Stattdessen deutet vieles auf eine Koalition der Nationalen Sammlungspartei mit der Partei Die Finnen hin. Theoretisch ist auch eine große Koalition von Konservativen und Sozialdemokraten möglich. Beide Bündnisse benötigen für eine eigene Mehrheit noch mindestens eine weitere Partei. Minderheitsregierungen haben im Gegensatz zu den anderen nordischen Ländern in Finnland keine Tradition. Es wird allgemein mit komplizierten Koalitionsverhandlungen gerechnet.

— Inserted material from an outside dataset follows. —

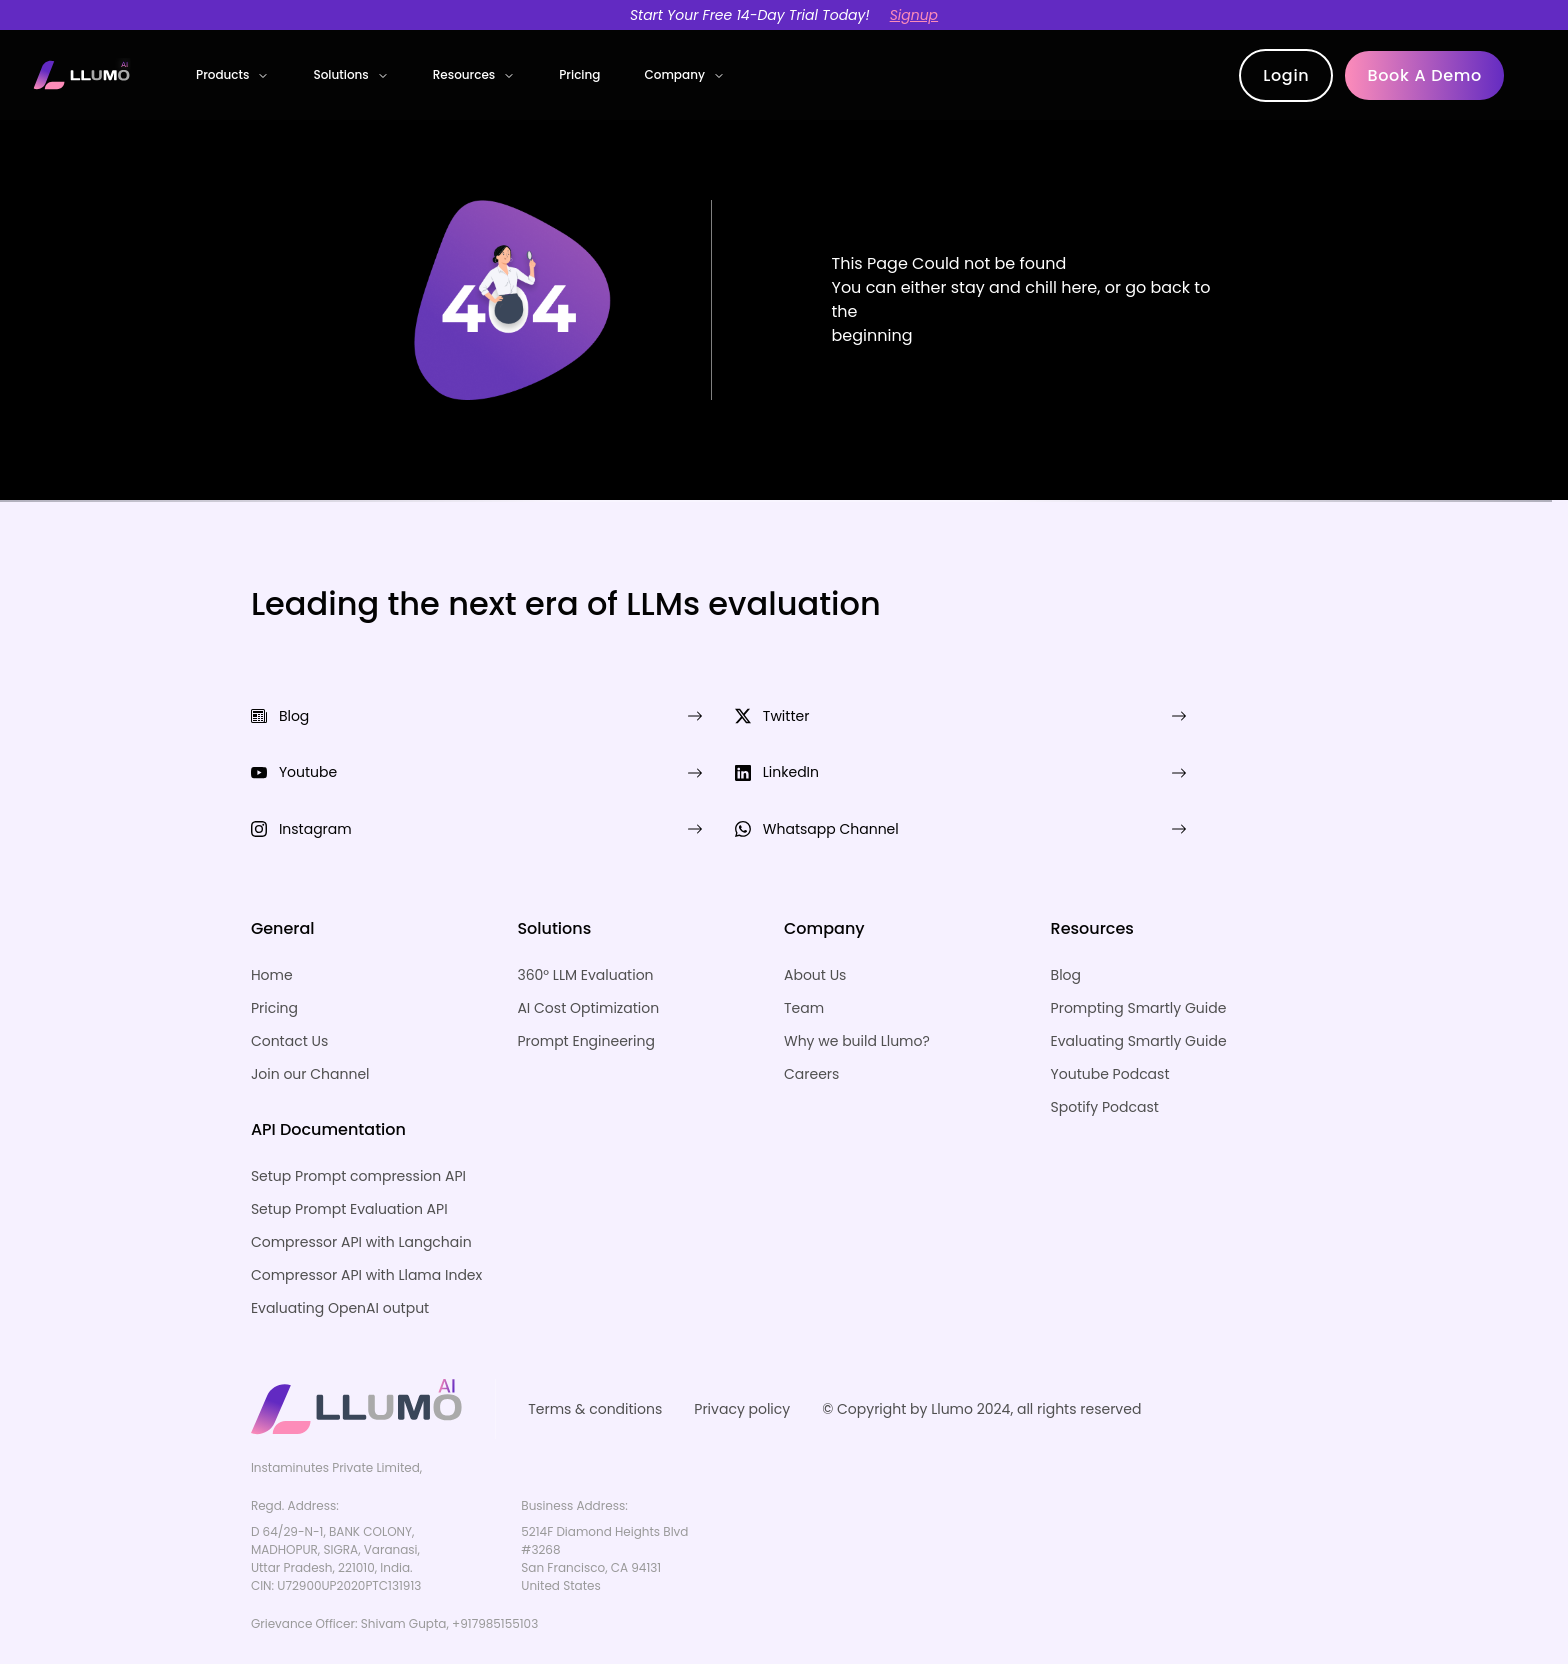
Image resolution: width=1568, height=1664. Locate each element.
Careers (811, 1025)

Marin räumte noch am späten Sonntagabend ihre Wahlniederlage ein. „Wir haben es dennoch gut gemacht, erklärte sie vor Anhängern. „So ist Demokratie“. Eine ganz große Überraschung wird das Wahlergebnis für sie aber nicht gewesen sein, denn alle Prognosen vor den Wahlen sahen ein ganz enges Rennen zwischen den drei größten Parteien.
In Finnland ist es Tradition, dass die Partei mit den meisten Stimmen den Regierungsbildungsauftrag erhält. Petteri Orpo, der Vorsitzende der Nationalen Sammlungspartei, rief sich dann auch zum Wahlsieger aus. „Unser politisches Ziel war es, das Land wieder in die richtige Spur zu bringen, und die Wähler haben das auch gewollt“. Er sprach von „einem großen Sieg“ und kündigte noch in der Wahlnacht an, dass er unmittelbar Gespräche mit den möglichen Koalitionspartnern einleiten werde.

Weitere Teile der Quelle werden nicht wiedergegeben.